Two days after this petition was delivered, Orton announced that the Union and College had reached a tentative agreement with each other. The contents of this contract, according to Orton, include “annual wage increases of 2.5 percent, an increase in the College’s contribution to health insurance for lower-wage workers, an agreed-upon wage scale progression for newly hired dining employees and the development of an apprenticeship program designed to create new pathways for advancement in the trades.” An anonymous member of the union wrote in a statement to The Wellesley News that “due to the incredible support from the College community – students, faculty and alumni – the College pulled back its worst proposals, including taking permanent pay cuts for new dining services employees off the table.”
This is not the first time in recent years the College has found itself in a tenuous position in terms of labor relations. Three years ago the College announced its plans to completely renovate its greenhouses and botanic gardens, which meant the removal of three IMSEUA positions. The Wellesley news reported on the situation back in 2017, writing “initially, management proposed that three Union horticulturist jobs would be replaced with non-union positions. Two of these positions would require master’s degrees, and one would require a bachelor’s degree.” The Student Labor Action Project (SLAP) sent out a petition soon after these details were brought to light which called for the administration to not fire the workers. The College eventually decided that two of the three botanical garden positions would remain union jobs and one would be eliminated. When asked if these earlier union negotiations have changed IMSEUA’s view of the administration’s labor relations policies, Figueroa said that it “has damaged the trust the union has in the College. The College’s mid-contract move to eliminate the majority of employees in the Greenhouses was shocking. And the College’s constant small transfers of the remaining union work in the greenhouse to non-union members just increases that distrust.”
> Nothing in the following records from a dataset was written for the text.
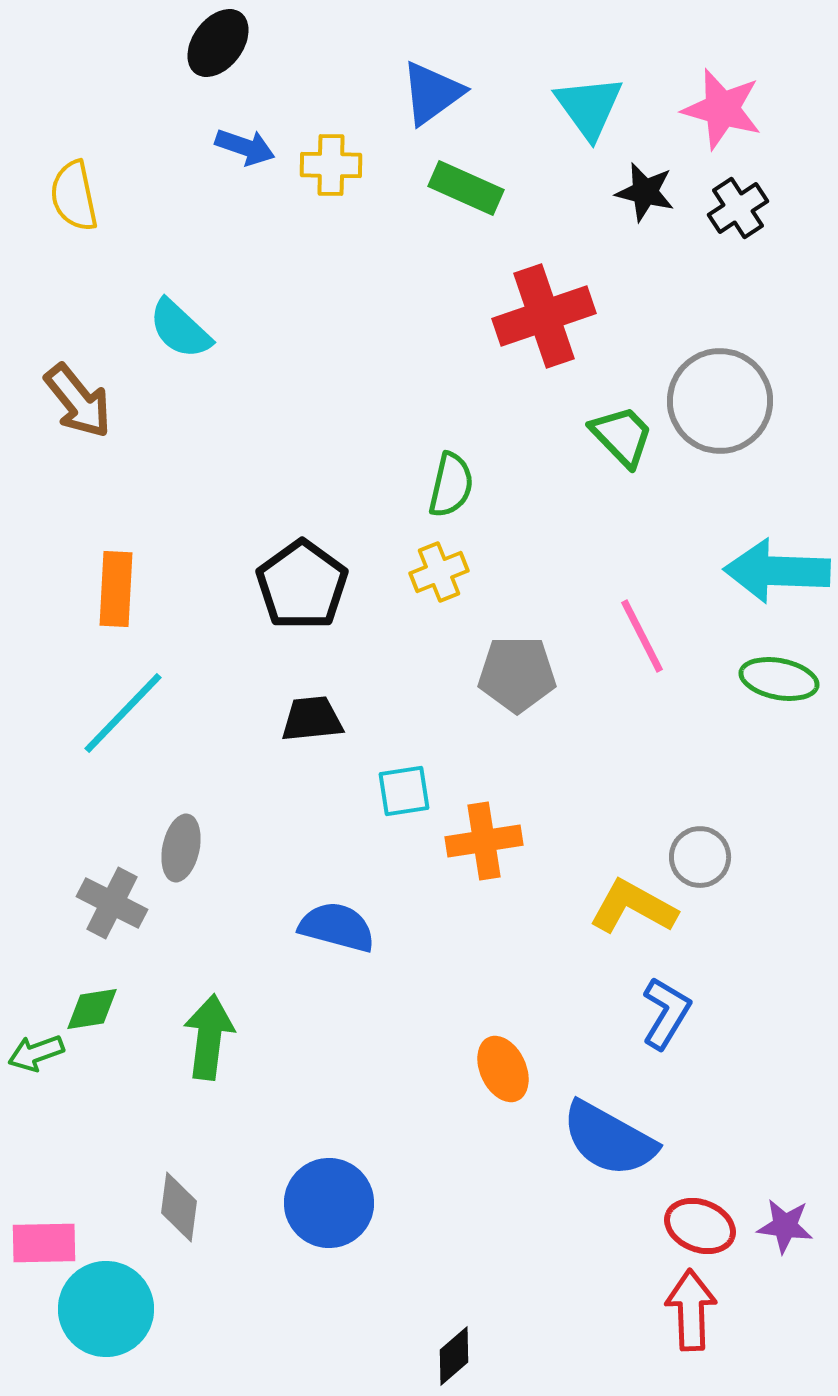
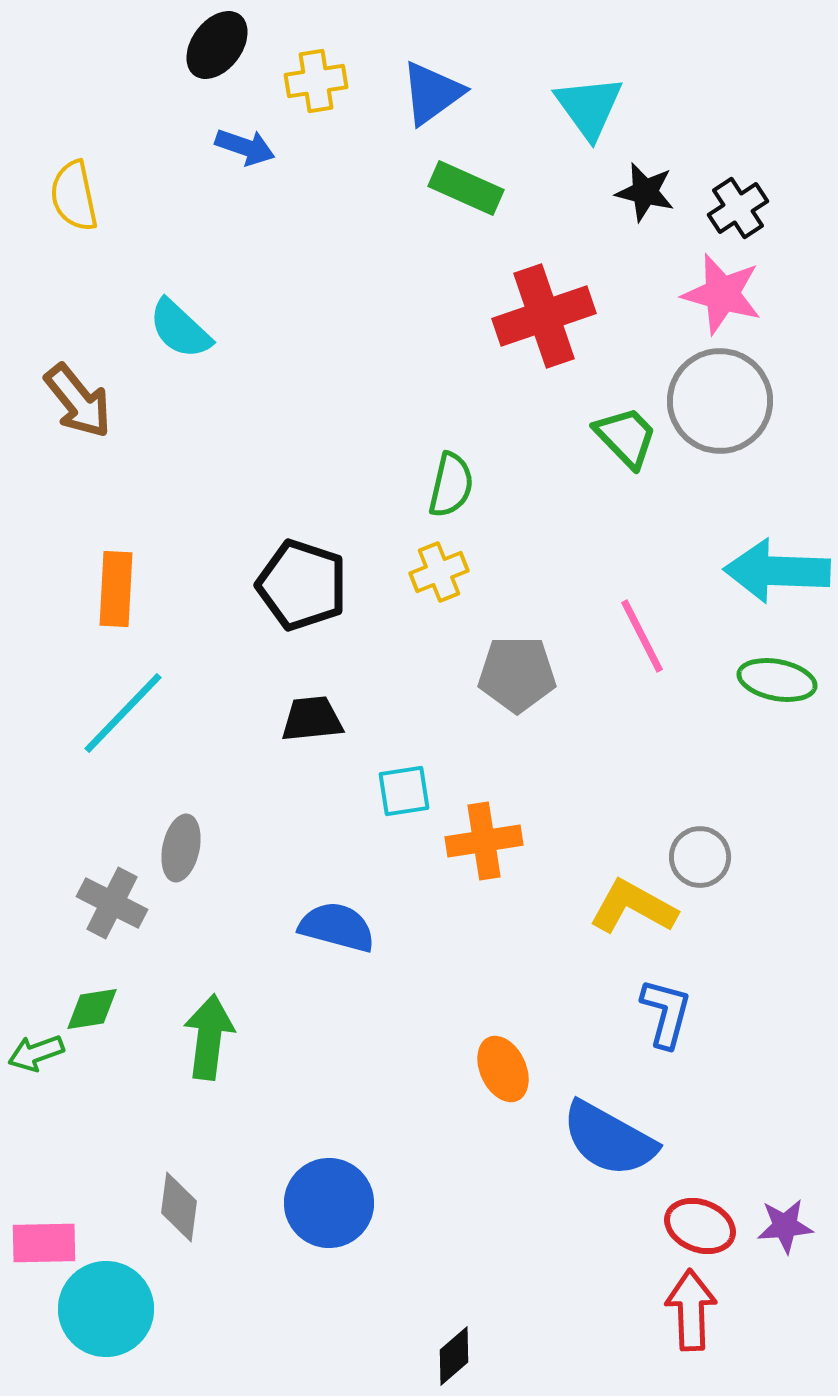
black ellipse at (218, 43): moved 1 px left, 2 px down
pink star at (722, 109): moved 185 px down
yellow cross at (331, 165): moved 15 px left, 84 px up; rotated 10 degrees counterclockwise
green trapezoid at (622, 436): moved 4 px right, 1 px down
black pentagon at (302, 585): rotated 18 degrees counterclockwise
green ellipse at (779, 679): moved 2 px left, 1 px down
blue L-shape at (666, 1013): rotated 16 degrees counterclockwise
purple star at (785, 1226): rotated 12 degrees counterclockwise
Although this most recent chapter in Wellesley IMSEUA relations is seemingly coming to an end, it appears that new labor relations difficulties for the College are looming on the horizon. On August 26, President Johnson sent out a school-wide email entitled “Enhancing Health Services at Wellesley” which announced that the College will be partnering with Newton-Wellesley hospital, ushering in brand new worries about labor relations at the College, as many are concerned that work previously performed “in-house” at Health Services will now be outsourced. Wellesley has also been criticized heavily by the International Brotherhood of Electrical Workers (IBEW) for using non-union labor for its $206 million Science Center project, and also for its lack of commitment to hiring female electricians. The IBEW Local 103 has so far taken out electronic and print advertisements and even hired a plane to fly over an alumnae event according to the Boston Globe. They have also created a website called “What About Me, Wellesley?” which includes a petition for alumnae to sign in protest. As for the future of IMSEUA negotiations, Figueroa said that she hopes that any contract proposed by the College “allows the union to share in the College’s prosperity as the College’s tuition, fundraising and endowment keep rising. The money Wellesley takes from its students and alumnae should not only flow to the top of the College.”